発熱した子どもを診察する福富悌院長=1日午後、岐阜市安食、福富医院

 収束の出口が見えない新型コロナウイルス感染拡大の「第7波」。第7波では若年層、とりわけ子どもが感染するケースが増え、別の小児感染症の流行も相まって小児医療の現場は逼迫(ひっぱく)している。小児科医は「子どもにもできる限りワクチンの接種をお願いしたい」と呼びかける。

 「時間外にもかかわらず診ていただきありがとうございます」。岐阜市安食の福富医院。午後7時の診療時間を過ぎても、保護者に付き添われた子どもたちの姿が後を絶たない。コロナの疑いがある発熱患者は、駐車場の車内から電話でスタッフとやりとりし、専用の診察室で検査を受けていた。

 同医院では、7月に入って発熱患者が急増。コロナ陽性率は5割を超え、特に園児や小中学生の陽性者が増えたという。
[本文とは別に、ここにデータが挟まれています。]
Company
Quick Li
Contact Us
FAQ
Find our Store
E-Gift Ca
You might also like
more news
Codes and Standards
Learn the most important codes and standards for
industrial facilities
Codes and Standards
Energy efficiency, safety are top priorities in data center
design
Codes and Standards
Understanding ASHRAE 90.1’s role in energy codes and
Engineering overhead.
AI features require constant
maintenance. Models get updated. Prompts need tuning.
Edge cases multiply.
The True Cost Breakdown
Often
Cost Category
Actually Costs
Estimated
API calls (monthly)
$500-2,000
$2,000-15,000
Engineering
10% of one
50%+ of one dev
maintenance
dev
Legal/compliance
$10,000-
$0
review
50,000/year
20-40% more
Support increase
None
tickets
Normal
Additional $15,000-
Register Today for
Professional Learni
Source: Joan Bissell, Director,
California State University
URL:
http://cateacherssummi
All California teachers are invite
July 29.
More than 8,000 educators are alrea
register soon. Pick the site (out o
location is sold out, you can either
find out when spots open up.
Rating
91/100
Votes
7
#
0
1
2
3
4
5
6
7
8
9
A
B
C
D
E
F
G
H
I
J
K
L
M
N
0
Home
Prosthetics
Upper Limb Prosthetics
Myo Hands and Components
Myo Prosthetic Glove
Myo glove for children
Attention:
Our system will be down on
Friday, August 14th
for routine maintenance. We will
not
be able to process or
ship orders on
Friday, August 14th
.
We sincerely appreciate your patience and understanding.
小児科医の福富悌院長は「7月初めから保育園や学校で感染したとみられる子どもが一気に増えた」と語る。

 コロナの波に加え、乳幼児が感染しやすく高熱が出るRSウイルス、手や足に水疱(すいほう)ができる手足口病、胃腸風邪も流行。7月には約30人の病院スタッフのうち4人が濃厚接触者になるなどして休んだ時期もあり、8月に入っても一般診療への影響が出ないよう気を張り詰めて診察に当たっている。福富院長は「点滴が必要な患者も増えており、スタッフの人繰りが大変」と頭を抱える。
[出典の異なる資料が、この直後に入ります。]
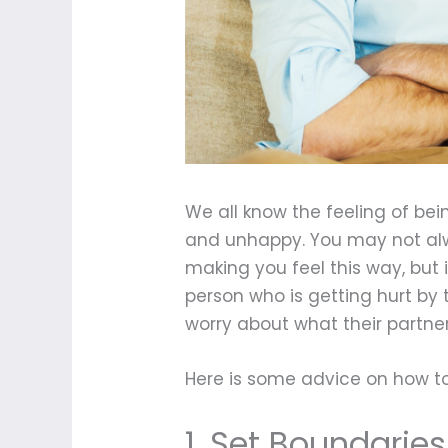
We all know the feeling of bei
and unhappy. You may not alwa
making you feel this way, but 
person who is getting hurt by 
worry about what their partner w
Here is some advice on how to 
1. Set Boundaries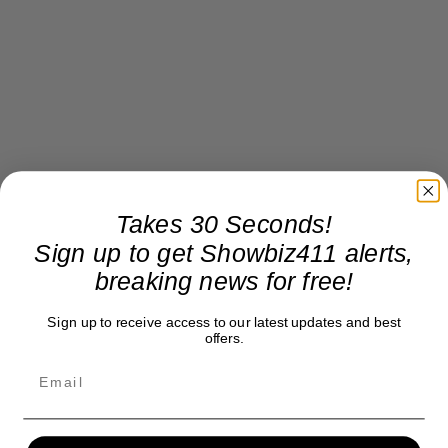
Takes 30 Seconds!
Sign up to get Showbiz411 alerts,
breaking news for free!
Sign up to receive access to our latest updates and best
offers.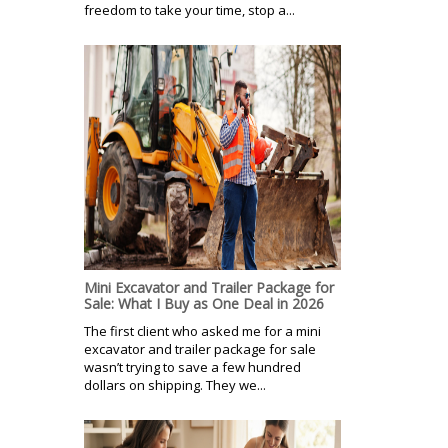
freedom to take your time, stop a...
Mini Excavator and Trailer Package for
Sale: What I Buy as One Deal in 2026
The first client who asked me for a mini
excavator and trailer package for sale
wasn’t trying to save a few hundred
dollars on shipping. They we...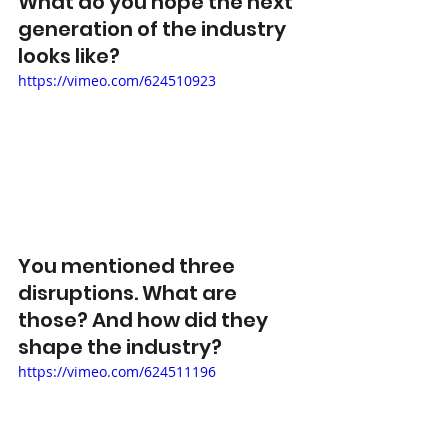
What do you hope the next 
generation of the industry 
looks like? 
https://vimeo.com/624510923
You mentioned three 
disruptions. What are 
those? And how did they 
shape the industry? 
https://vimeo.com/624511196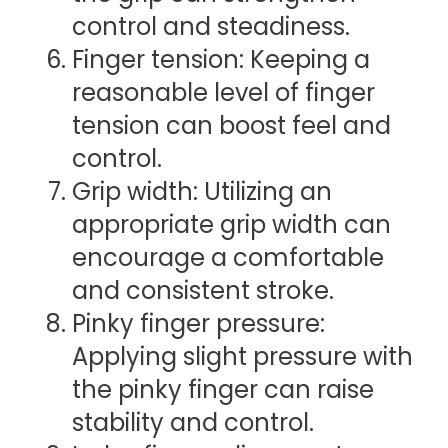
control and steadiness.
Finger tension: Keeping a
reasonable level of finger
tension can boost feel and
control.
Grip width: Utilizing an
appropriate grip width can
encourage a comfortable
and consistent stroke.
Pinky finger pressure:
Applying slight pressure with
the pinky finger can raise
stability and control.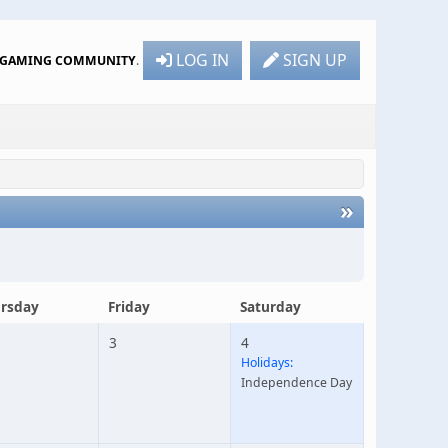
LOG IN
SIGN UP
R GAMING COMMUNITY
.
»
rsday
Friday
Saturday
3
4
Holidays:
Independence Day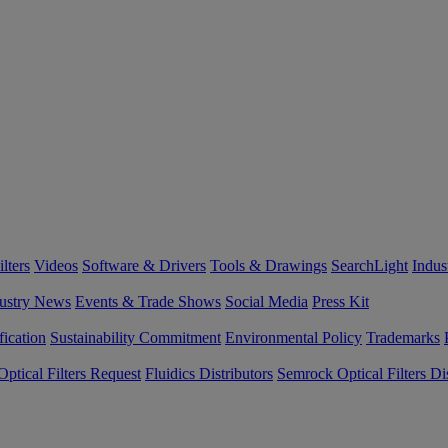
lters
Videos
Software & Drivers
Tools & Drawings
SearchLight
Indus
ustry News
Events & Trade Shows
Social Media
Press Kit
fication
Sustainability Commitment
Environmental Policy
Trademarks
ptical Filters Request
Fluidics Distributors
Semrock Optical Filters Dis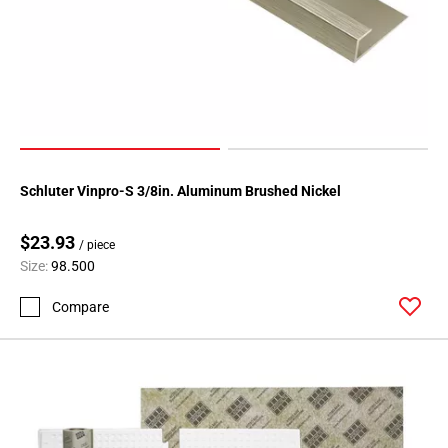
Schluter Vinpro-S 3/8in. Aluminum Brushed Nickel
$23.93
/ piece
Size:
98.500
Compare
 県内の12~19歳のワクチン3回目の接種率は38・1%(1日現在)と、20代の52・2%と比較しても圧倒的に低い。

 福富院長は「親がワクチンの副反応でつらい経験をしたため、『子どもに同じ思いをさせたくない』とあえて接種させないという声をよく聞く」と指摘する。
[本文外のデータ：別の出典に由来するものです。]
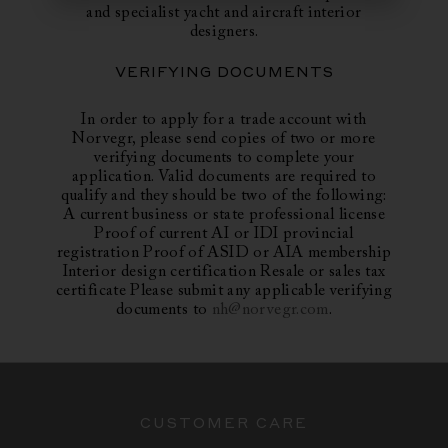
and specialist yacht and aircraft interior
designers.
VERIFYING DOCUMENTS
In order to apply for a trade account with
Norvegr, please send copies of two or more
verifying documents to complete your
application. Valid documents are required to
qualify and they should be two of the following:
A current business or state professional license
Proof of current AI or IDI provincial
registration Proof of ASID or AIA membership
Interior design certification Resale or sales tax
certificate Please submit any applicable verifying
documents to
nh@norvegr.com
.
CUSTOMER CARE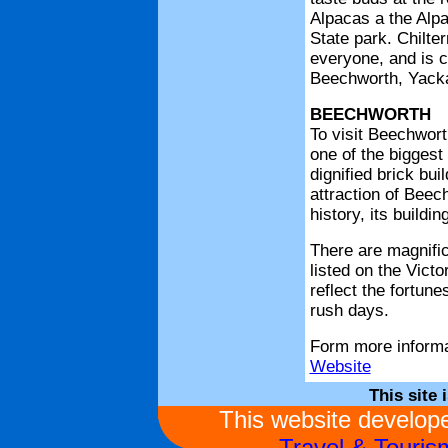
BEECHWORTH
To visit Beechwort
one of the biggest 
dignified brick bui
attraction of Beech
history, its buildin
There are magnific
listed on the Victo
reflect the fortun
rush days.
Form more informa
Website
This site 
This website develo
Travel & Touri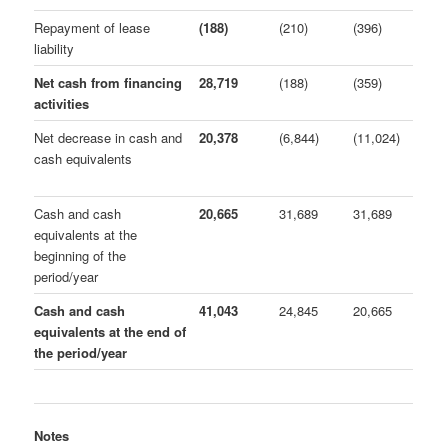
Repayment of lease
(188)
(210)
(396)
liability
Net cash from financing
28,719
(188)
(359)
activities
Net decrease in cash and
20,378
(6,844)
(11,024)
cash equivalents
Cash and cash
20,665
31,689
31,689
equivalents at the
beginning of the
period/year
Cash and cash
41,043
24,845
20,665
equivalents at the end of
the period/year
Notes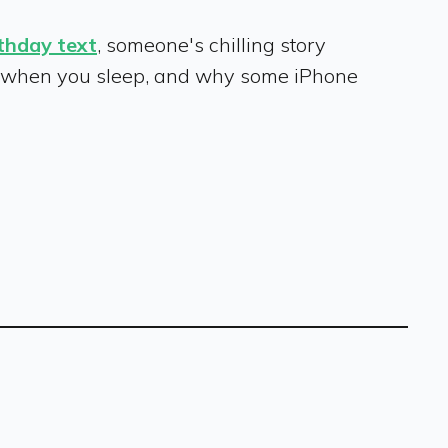
rthday text
, someone's chilling story
when you sleep, and why some iPhone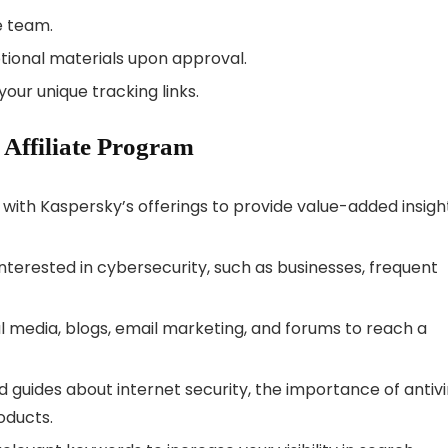
e team.
tional materials upon approval.
our unique tracking links.
 Affiliate Program
lf with Kaspersky’s offerings to provide value-added insigh
interested in cybersecurity, such as businesses, frequent
al media, blogs, email marketing, and forums to reach a
nd guides about internet security, the importance of antivi
oducts.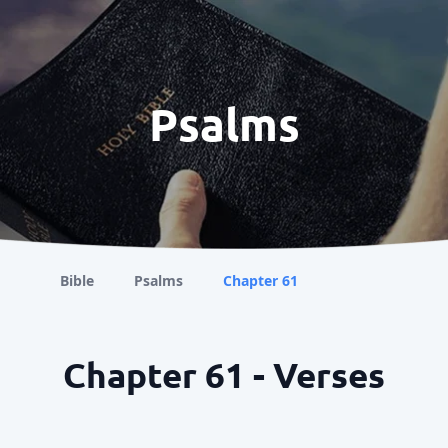
Psalms
Bible
Psalms
Chapter 61
Chapter 61 - Verses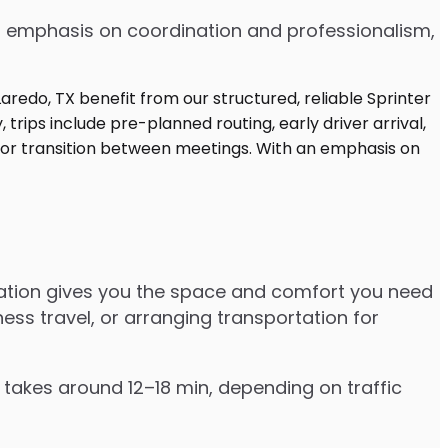
 an emphasis on coordination and professionalism,
rtation gives you the space and comfort you need
ess travel, or arranging transportation for
y takes around 12–18 min, depending on traffic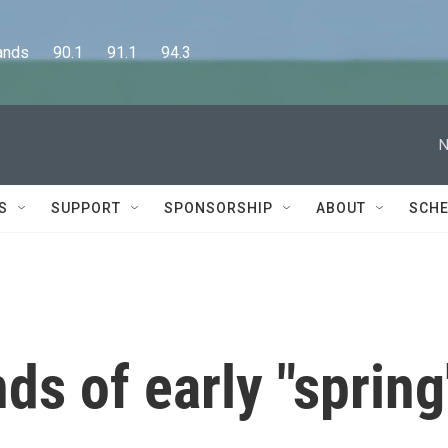
      90.1      91.1      94.3
N
S
SUPPORT
SPONSORSHIP
ABOUT
SCHE
ds of early "spring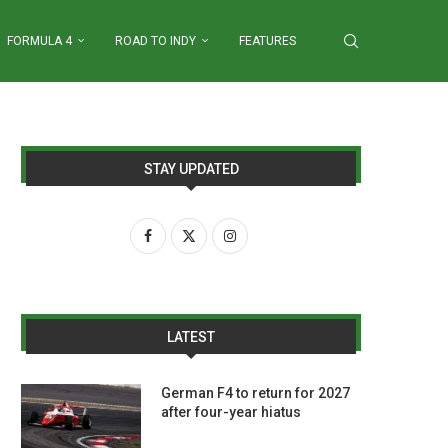
FORMULA 4
ROAD TO INDY
FEATURES
STAY UPDATED
LATEST
German F4 to return for 2027
after four-year hiatus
 3年ぶりに行動制限のないお盆の時期を控え、帰省や旅行など人の移動が増えることが予想される。同医院では第7波の前に抗原検査キット500人分を確保していたが、現在は100人分ほどが残るのみで、キットが底を突くと来院した患者がコロナかどうか判別できない事態も懸念される。福富院長は「少なくとも8月いっぱいは今の感染状況が続くだろう」とため息を漏らす。

◆「10代以下」が25% 岐阜県内の新規感染者

 岐阜県内の新型コロナウイルス感染者のうち、若年層の感染が多い状況が続いている。3日の新規感染者3464人のうち10代は445人、10歳未満は415人で、10代以下で計24.8%を占めた。

 県健康福祉部によると、夏休みに入った影響もあり、30代や40代の割合が増加傾向にあるものの、10代や10歳未満の感染者数が多い状況は変わっていない。

 3日の感染者のうち最も多いのは40代の578人で、次いで30代の543人だった。10代や20代を含む40代以下は約7割を占めた。